= Chuck Miller (musician) =

American singer

Charles Nelson Miller (30 August 1924 – 15 January 2000) was an American singer and pianist who had a US top ten hit in 1955 with his version of "The House of Blue Lights".
==Career==
He was born in Wellington, Kansas, United States, and learned to play piano as a child. Moon Mullican and Fats Waller were early singer piano influences. By the mid-1940s he was working as a singer and pianist in clubs in Los Angeles, before forming his own trio with bass player Robert Douglass. Miller was signed by Capitol Records in 1953, and began recording with arranger and saxophonist Dave Cavanaugh. His early recordings were middle-of-the-road pop and novelty numbers, influenced by Dean Martin and Bing Crosby, but his later recordings for Capitol, including "Idaho Red" and the self-penned "Hopahula Boogie", showed a more lively style.

In 1955, he moved to Mercury Records, and his recording of "The House of Blue Lights", arranged by Douglass, and first recorded in 1946 by Ella Mae Morse and Freddie Slack, became his most successful recording, reaching No. 9 on the US pop chart. However, his immediate follow-ups, "Hawk-Eye" (written by Boudleaux Bryant) and "Boogie Blues" were less successful. He then recorded more upbeat numbers in New York City with producer Hugo Peretti, including "Bright Red Convertible", "Baby Doll", and his second hit, "The Auctioneer", which reached No. 59 on the chart in late 1956. His other recordings included "Vim Vam Vamoose", "Cool It Baby!", "Down the Road A-Piece", and a version of the Everly Brothers' "Bye Bye Love". He also recorded an album for Mercury, Songs After Hours, which contained a mixture of swing era covers and more upbeat rock and roll numbers.

After being dropped by Mercury, he recorded one unsuccessful album for Imperial Records, Now Hear This!

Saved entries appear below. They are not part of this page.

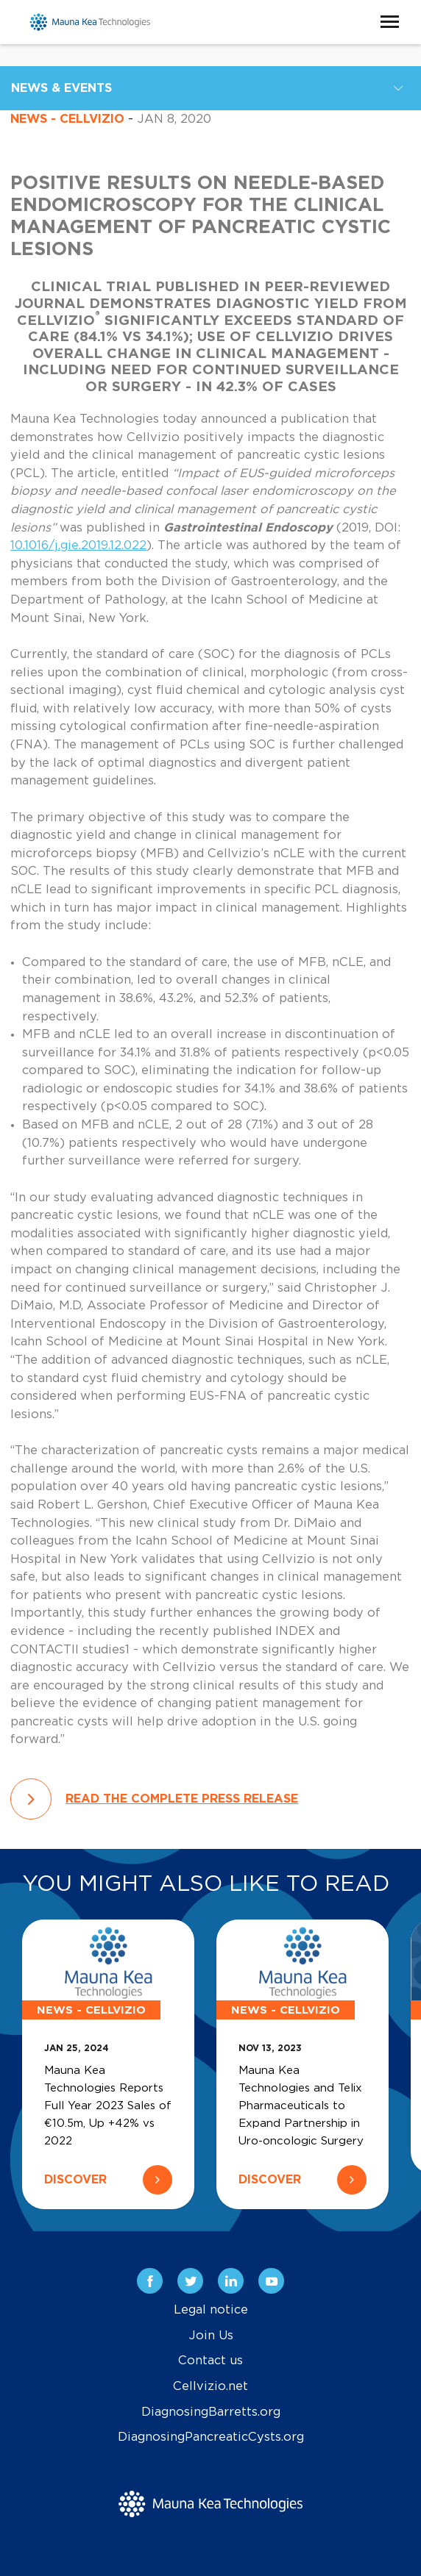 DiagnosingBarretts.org (210, 2412)
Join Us (210, 2335)
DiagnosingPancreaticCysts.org (211, 2437)
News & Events (61, 88)
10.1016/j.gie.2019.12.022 (78, 545)
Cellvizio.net (210, 2386)
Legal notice (211, 2310)
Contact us (210, 2360) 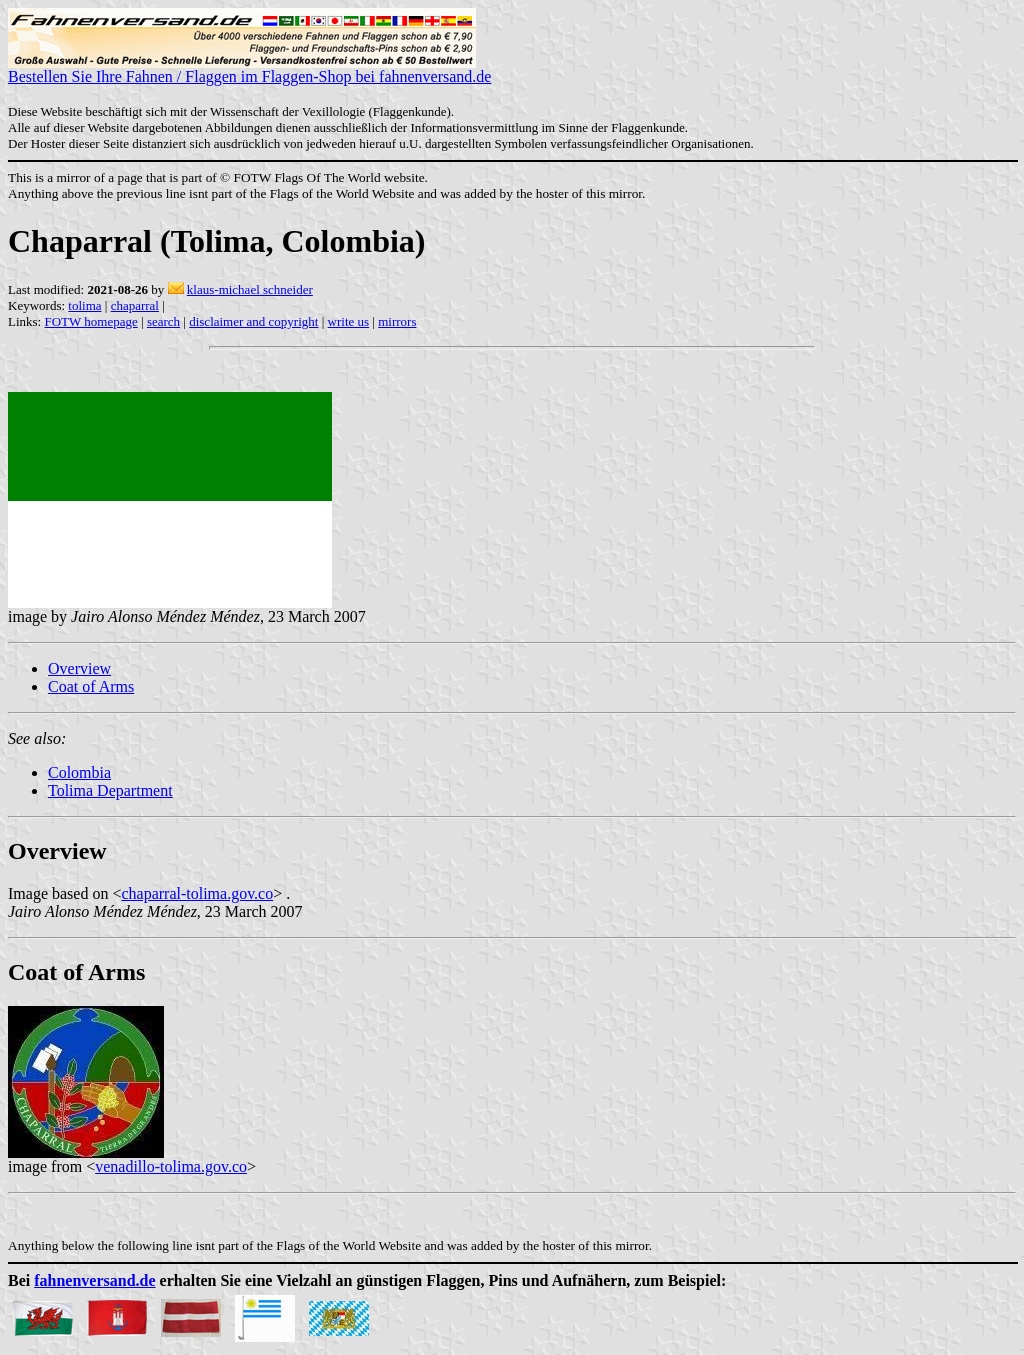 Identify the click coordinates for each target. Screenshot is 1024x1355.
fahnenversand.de (94, 1280)
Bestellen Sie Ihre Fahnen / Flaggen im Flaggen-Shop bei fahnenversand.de (249, 69)
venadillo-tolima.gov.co (171, 1166)
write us (349, 321)
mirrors (397, 321)
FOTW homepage (90, 321)
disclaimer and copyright (253, 321)
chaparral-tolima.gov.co (197, 893)
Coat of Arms (91, 686)
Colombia (79, 772)
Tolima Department (110, 790)
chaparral (135, 305)
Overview (79, 668)
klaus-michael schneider (250, 289)
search (163, 321)
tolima (84, 305) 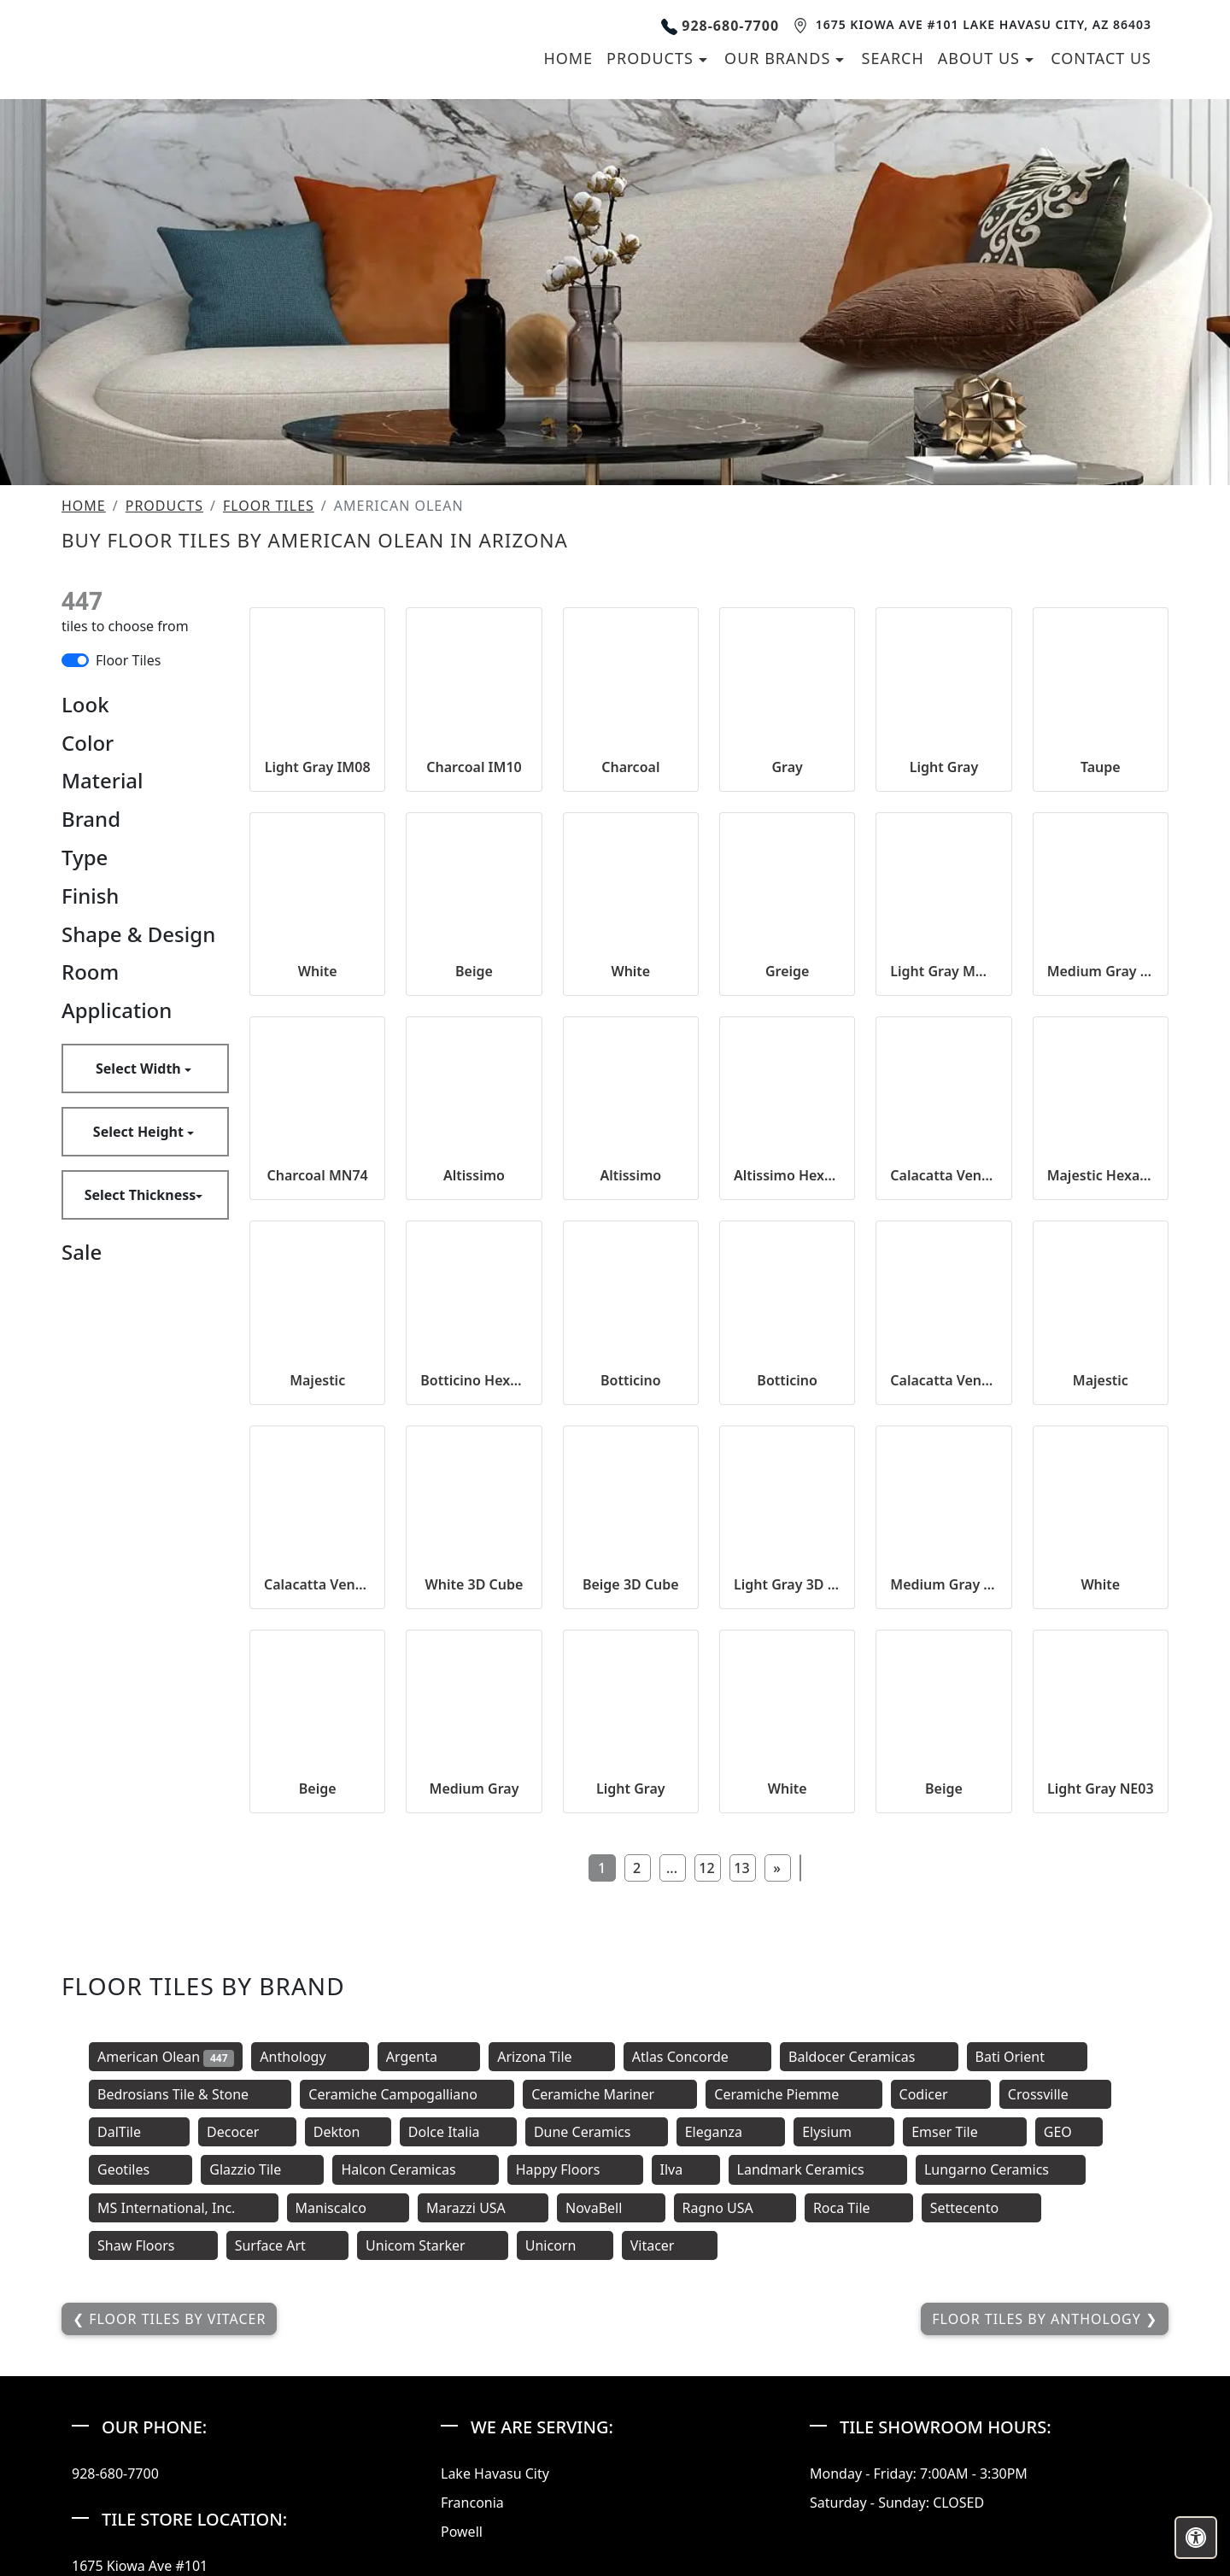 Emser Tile (964, 2355)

Songs Of The Fighting 40s, before gradually fading into obscurity. He and his trio had a residency in Boise, Idaho for a while, before Douglass left and Miller moved to Anchorage, Alaska, did a stint playing piano in The Sage Room at Harvey's Lake Tahoe, and later to Maui where he played at The Whale's Tale for many years.

==Death==
He died in Lahaina, Maui, in 2000 at the age of 75.